Dermatoloji Uzmanı Dr. Herman Mayısoğlu, cilt lekeleri ve deri hastalıkları hakkında bilgilendirdi.
Leke deriden yükselme veya çöküntü göstermeyen çeşitli büyüklükteki renk değişiklikleridir. Genellikle yuvarlak olmakla beraber, oval veya şekilsiz, etrafı keskin sınırlı veya sınırsız olabilir.
Lekeler bir deri hastalığının yegane belirtisi olabilir veya bir hastalığın bir erken belirtisi olabilir.
Kimi zaman da leke olarak başlayıp, zaman içinde kabarıklık da gösterebilir. Deri vücudumuzun en büyük organıdır. Cilt lekelerinin görülme sıklığı da bölgeden bölgeye değişkenlik gösterir. Yüz görsellik acıdan daha önem taşıdığından özellikle bu bölgedeki en sık izlenen deri lekeleri hakkında bilgi vermek istiyorum. Sıklık sırasını şöyle sıralayabiliriz.
Güneş lekeleri
Çiller
Hamilelik lekeleri
Yaşlılık lekeleri
Sivilce izleri
Deriye renk veren hücrelerin azalması ile beraber
Cilt yaralanması sonrası ortaya çıkan lekeler
Egzama lekeleri
Doğuştan olan lekeler ve benler
Mantar hastalıkları
Döküntülü olan enfeksiyon kaynaklı hastalıklar ,
ile sistemik olan bir rahatsızlığın bir bulgusu olarak sınıflandırılabilir.

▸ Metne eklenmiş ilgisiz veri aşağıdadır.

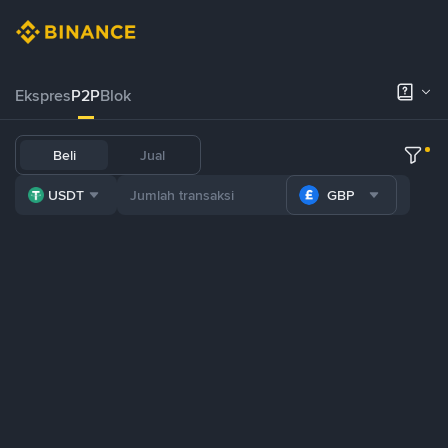
Ekspres
P2P
Blok
Beli
Jual
USDT
GBP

Güneş lekeleri solar lentigo özellikle zamanla 40’lı yaşlardan sonra derinin yenilenme kabiliyetinin de azalması ile beraber ortaya çıkar beyaz tenli zor bronzlaşabilen kişilerdir. Görünmeyen zararlı ışınlar yanı ultraviyole ışınları en önemli nedendir. Çiller ise güneş lekelerinden farklı olarak yaşamın erken döneminde ortaya çıkar ve yaz aylarında daha belirgin hale gelir kış aylarında solma gösterir. Melasma veya gebelik maskesi olarak da adlandırılan lekeler özellikle gebelik döneminde alın, yanaklar ve üst dudakta ortaya çıkan kahverengi lekeler olarak kendini gösterir. Bununla beraber koyu tenli erkeklerde de ortaya çıkabilir .
Derini renk veren hücrelerinin tek gerçek kanseri olan melanom da yine bir leke olarak başlar ve ne kadar erken tedavi edilirse o kadar yüz güldürücü olan bir bendir .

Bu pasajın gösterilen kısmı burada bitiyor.